The Quartet of Conduit Pots
The shock of Fall, when the garden that looks like this in July....
...looks like this in mid-December.
Instead of billowing voluptuousness—crowded foliage and flowers, fleets of containers—there are now mostly sticks, how-much-mess to be raked up—and what
are those black spiral things? (Which were right there in the high Summer picture, but barely visible amid all the surf of foliage and the distraction of flowers. Go ahead: take another look in the Summer picture above. I'll wait.)
The black spiral things are the black "conduit" pots. And yes, they're on stands. They get emptied, dismantled, and brought under cover for the Winter; the front-left one is already half-way in transit.
The structural stuff first, then the "Why-the-hell-would-anyone-want-that?" stuff.
The spiral part is a section of big galvanized-steel culvert, power-coated black.
It's two feet in diameter—big enough to hold a 25-gallon black nursery pot.
Take out the nursery pot, and you can see that the spiral conduit just fits onto a round black-steel stand.
The stand, in turn...
...is poked down into and atop a yew.
That yew is the end of a hedge of yews (in this case heading out to the left). The hedge itself will be ten feet tall (someday); right now it's small and gappy and barely three feet tall.
PICTURE When the hedge IS ten feet tall, and full and happy, the end yew under the black-steel stand will have filled out as well, completely hiding the stand. The section of spiral conduit will look like a crazy (in a good way) pot sitting on a low yew at the end of the hedge. A garden version of a newel post at the end of a balastrade.
With all four of the conduit pots in the carriage house for the Winter, the long axis of the garden is more quiet. And with the brush raked—tomorrow I promise—the gentle Winter collapse of the beds on either side is, actually, a nice contrast. Order and geometry flanked by Winter-induced chaos.
But look again at the garden with the four (well three) conduits in place.
Those four pots make a rectangle; right now there're piles of brush at the center of it. But in the Summer, lots of pots are grouped around a big tender tree.

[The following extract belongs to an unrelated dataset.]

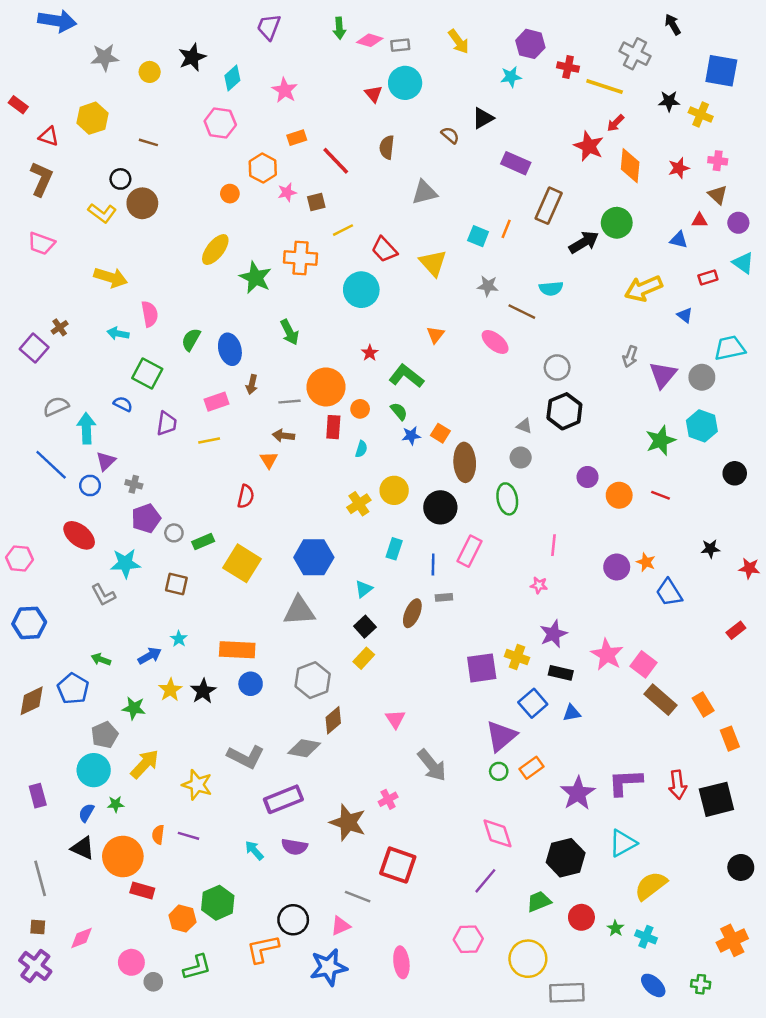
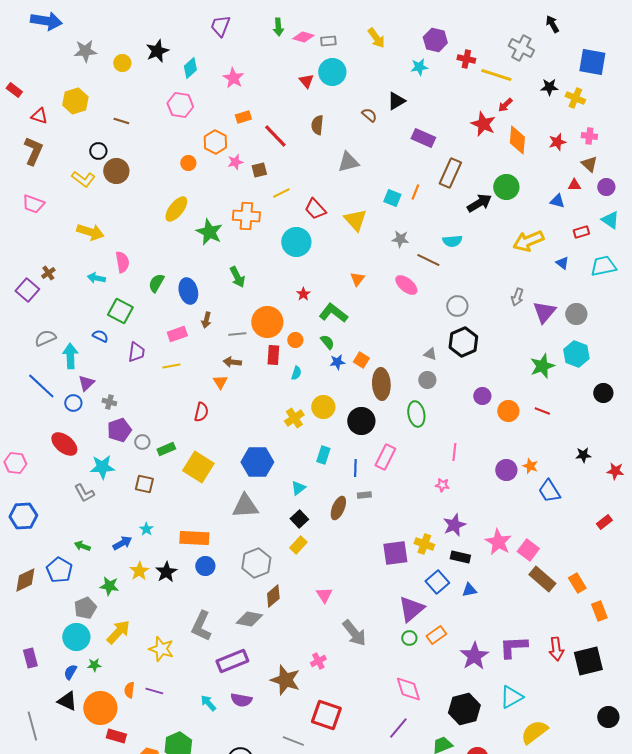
cyan trapezoid: (730, 348) -> (603, 266), moved
gray L-shape: (246, 757) -> (201, 626), turned 88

The center group and the four conduit pots set up an energy field, so to speak: They section-out some of the long axis, so it isn't
just a long axis. It's a series of more human-scaled set-pieces.
If I stand at about the center of the conduit-pot rectangle—where the tropical tree and the pots are grouped in the Summer—and at look East, I'm facing back to the house.
Between me and the house is a rose pergola spanning the axis like a huppah. And forty feet in back of that, the French doors into room at the heart of the house: the center hall with the huge fireplace. It all lines up, from the chimney right on out into the garden.
Facing West, back the other way, there's some year-round shrubbery topped in the Summer that incredible white-agave thing called a furcraea.
With the furcraea in the greenhouse for the Winter, you can see that the grass beyond it widens way out to make room for the reflecting pool. Seventy feet long, but only as wide as the grass of the axis.
In the snowy part of Winter, the young sequoia at the end is at its strongest reveal. (When the sequoia is seventy feet tall, we won't have to worry that it will show up year-round.)
With the center chimney to start, the rose pergola "huppah" as the first pause, and the furcraea the last pause before the big Reflecting Pool garden and the climactic sequoia beyond it, the quartet of conduit pots is the mid-point of the garden's biggest journey. So it's the center everything. And as such, that center needed some serious demarcation.
It wasn't enough that there's also a cross-pathway through the conduit-rectangle's center point, leading to the North, to the carriage house...
...and to the south, to a free-standing wisteria that will, in time, be backed by a ten-foot hedge of American holly.
But with the bulk and billow of the gardens themselves in warm weather, you don't notice this crosswalk until you're right at its crossing. (Which is great: it's a discovery, a surprise.) But in itself it can't help "center" the axis as you look down it.
I needed some other kind of marker for that center, that says, without a doubt: You Are Here. And so, the quartet of huge, black, spiral-steel pots, looking like they're perched on yews.
And in the Summer, their shocking prehistoric-looking plants.
Pretty good, eh? It's starting to look like the pot is, indeed, perching atop the yew. And how about those annuals?
Solanum quitoense with variegated ivy. Yum.
And early one particularly misty morning, the furry leaves catch all the dew and turn into spiny silver velvet.
Incredible! But this is, after all,
the center. Respect must be paid, and why waste the opportunity? Part of the thrill of a garden is creating the intense need to Do Something Right Here—and then going right ahead and Doing it.
But this being New England, not California, the shocking prehistoric-looking plants are only annuals, and the pots themselves will last the longest when they enjoy five months—mid-December through mid-May—out of the cold weather.
Through the long Winter and even into early Spring, then, the conduit pots are gone. The long axis is "just" a long axis, with only length to recommend it.
But at almost 500 feet, house-to-sequoia, length is its own thrill.